Делали около 20-ти верст в день.
Вел отряд Полк. Байев. По прибытии в деревню, каждый раз повторялась та же картина. Вызывались мужики, перед ними делались реверансы и начинались уговоры - дать подводы.
Это шел отряд с оружием, деньгами и продуктами; - Нельзя портить отношения с населением!
Подвод не давали, и со дня на день нам могли отрезать путь.
Тогда я, с несколькими офицерами попросил у Байева денег и разрешения идти самостоятельно. После довольно коротких разговоров, он мне предложил взять на себя ведение транспорта. С тех пор отряд перешел в мои руки.
Мы приходили в деревню, я вызывал старосту, давал ему стакан рому, двух вооруженных людей и прибавлял:- К такому то часу нужно столько то подвод.
Мы пошли со скоростью 40-60 верст. Трудно было идти.- Одна узенькая дорожка, справа большей частью море, слева лес, везде аршина на полтора снегу.

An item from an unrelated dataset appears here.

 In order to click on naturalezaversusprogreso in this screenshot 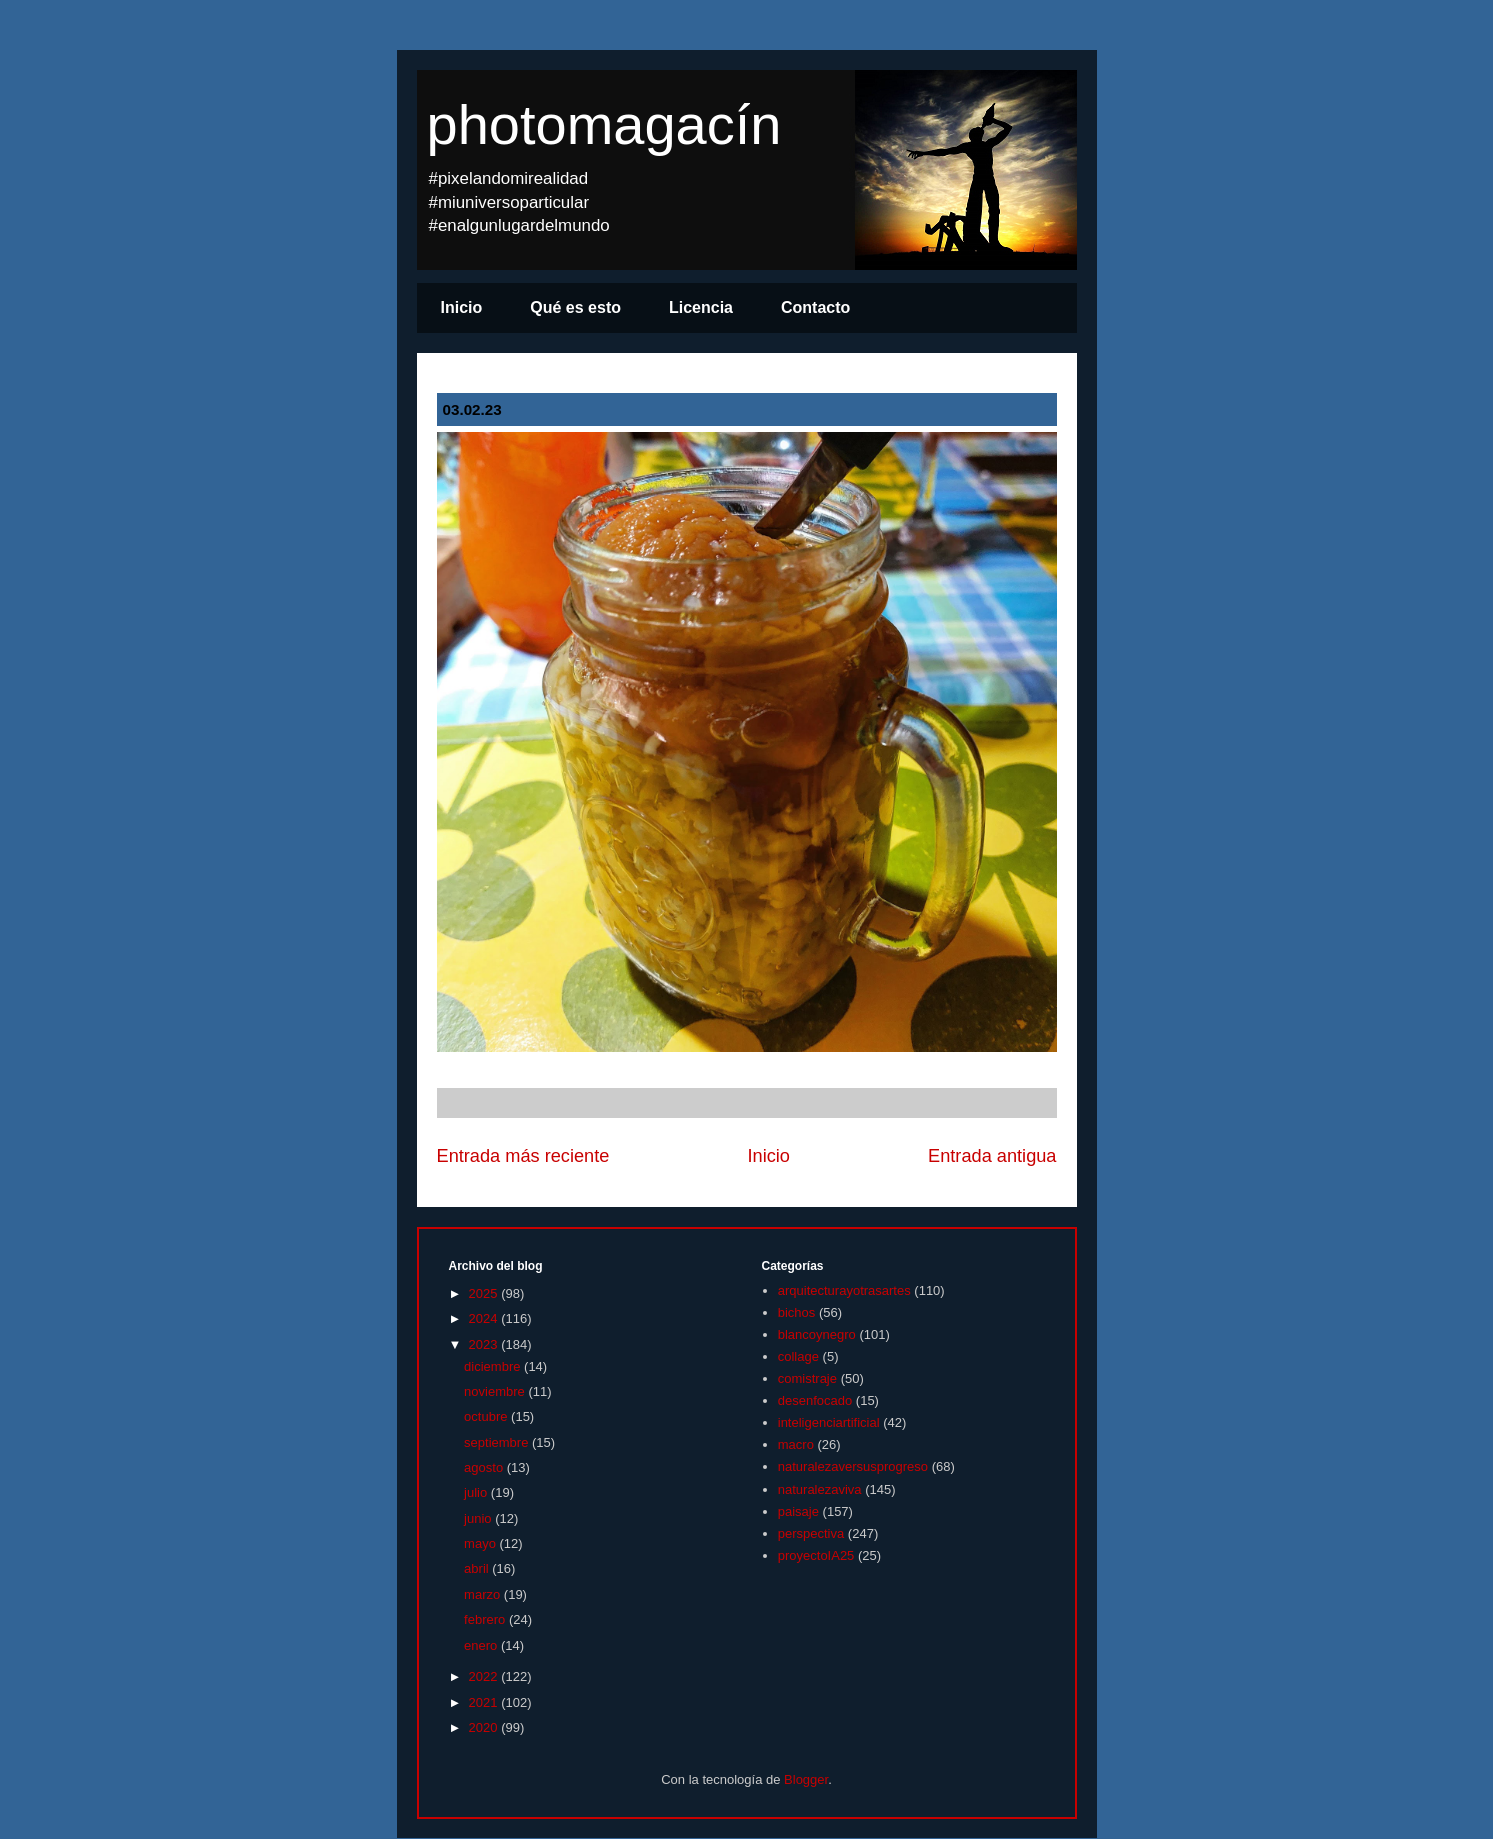 , I will do `click(853, 1466)`.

Впереди Онега... Пройдем или нет? Этот вопрос нервировал. Наконец, мы связались с ней по телеграфу.
Большевиков нет.
Мы вошли в Онегу.
Горизонт прояснился. Еще верст 200 с хвостом, и мы у своих в гор. Сороки на Мурманском фронте, а там что Бог даст, - или Финляндия, или защита Мурманска.
Итак из трудного положения мы вылезли и картина сразу переменилась:
Не прошло и часу, как у Ген. Б-ва на плечах появились погоны и куда-то исчезнувшей "штаб" снова выплыл наружу.
Еще через полчаса приказаньице:
"Главные силы отступают по дороге Онега-Сороки, вам надлежит прикрывать их отступление, оставаясь в гор. Онеге, войти в соприкосновение с противником и отступать под его давлением".
Было смешно и горько. Но надо было действовать, и, "штабу" было объявлено, что если он хочет идти с нами, то ему будут обеспечены подводы, и для себя и для канцелярии, а распоряжаться и драться будем мы, когда это будет нужно и где это будет нужно.
А нужно это было немедленно. - "Главные силы", то есть и штаб, и солдаты, были усажены на подводы и двинулись.
Мыже, несколько человек офицеров, вместе с подводами, остались в гор. Онеге. Рассчитывали пробыть там около часу, но пробыли и того меньше. В город влетел кавалерийский разъезд большевиков, и нам пришлось немного подраться.
Разъезд был небольшой. В снегах ему делать было нечего, и он быстро убрался. Мы тоже пошли за своими.
Несколько тревожна была ночь. - Ждали, что большевики насядут. Но они не преследовали.
Самый трудный путь был пройден. Шли мы бодро и быстро. Помню наши стоянки... Мороз градусов 15-20... Приходим в деревню... Встречают нас бородатые, высокие, "косая сажень в плечах" мужики. Входим в избу. - Жарко. И там настоящая русская красота... Баба-хозяйка. Высокая, статная, в старинном русском сарафане... На шее жемчуга.
Трудно было ладить с подводчиками и добиться того чтобы они не растягивались по узенькой дороге. - Вправо и влево снег был такой глубокий, что обогнать было невозможно. Поэтому приходилось соскакивать с саней, бежать по снегу к отстающему и вразумлять его всякими способами. Эта беготня была очень тяжела, и я страшно устал физически.
По дороге, от крестьян, мы узнали, что впереди нас уже прошли войска, главным образом офицерство. Вскоре и к нам начали присоединяться отступающие с фронта. Ходили слухи, что в Сороку прошел штаб Железнодорожного (главного) фронта. До Сороки оставалось около ста верст. Мы решили пройти их в одни сутки.
В этот последний переход, перескакивая с одних саней на другие, я долго ехал с Энден.
Помню его фразу: "Слушайте, Бессонов, а ведь вы, по вашим приемам, недалеки от большевиков".
"Это для меня лучшая похвала" - ответил я ему.
"В борьбе все средства хороши, но пользоваться некоторыми из них не допустит меня моя совесть. В этом разница между мной и ними.